In a twitch of muscle, the pink arm became something else, something stronger. The fingers tensed, skin tightening around the bony joints as they dug into hard, purple flesh. The longface’s voice was strangled as she felt her own blood mingle with the cold sweat. Impressive, she thought, but netherlings were hard, netherlings were strong.

That thought abandoned her, a sudden panic seizing her as the human female’s hand began to glow. Her eyes went wide, alternately blinded and captivated by the pulsating light that drifted between bright crimson and darkest black.

‘Nethra,’ she tried to sputter through the choking grasp.

No more time wasted, she resolved. No more humouring the little pink weakling. One quick swing and it would be over. She kept that thought as she raised her iron spike to the sky.

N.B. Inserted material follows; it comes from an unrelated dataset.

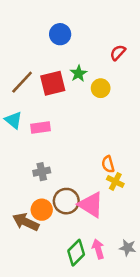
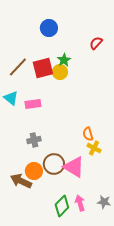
yellow circle: (101, 88) -> (60, 72), moved

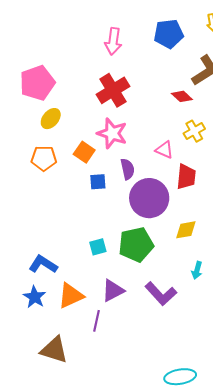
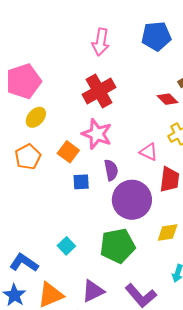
orange pentagon: (44, 158) -> (28, 157), turned -30
cyan square: (98, 247) -> (66, 246), moved, turned -30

‘No,’ the human whispered.

There was a sudden red flash. The longface became a trembling symphony, her shriek accompanied by the sudden snapping of bone, the snapping of bone accompanied by her sword falling to the stones. She looked to her arm, the folded, bunching mass that used to be her appendage as it twisted of its own sudden, violent accord, cracking and bending backwards like a wet branch.

She had felt bones broken before, blood spilled, iron in her flesh. This pain that raked through her was nothing like that, no cause, no physical presence. It was simply a blink of the eye, a twitch of muscle, a snap, and then her arm folded over itself violently again, her elbow touching her shoulder.

‘What . . .’ she screamed through the sound, ‘what is this? WHAT IS THIS?’

‘I’m sorry,’ someone sobbed.

She turned to the human female, saw the tears in her eyes, flooding down her cheeks with unrestrained swiftness. She saw the sleeve of the pink creature’s robe rip and burst apart into blue ribbons, exposing an expanse of glowing red beneath. The light that engulfed the woman’s arm pulsed, and with every heartbeat, blackened bones, joints and knuckles flashed through the crimson.

‘I’m so sorry,’ the woman whispered again.

‘Then stop! Stop it! STOP—’

Another snap. The netherling collapsed to her right knee, her left leg a knotted mass of folded bone and sinew, her heel touching her knee, her iron-clad toes brushing against her rear. The woman collapsed with her, her entire body shaking, save for the arm that dug its skeletal claws deeper into the purple throat.

‘I can’t,’ the human whimpered, ‘I can’t . . . I can’t stop.’

The sensation of tears was alien to the netherling. She had never cried before. Netherlings were hard. Netherlings were strong. Netherlings did not cry. Netherlings did not beg.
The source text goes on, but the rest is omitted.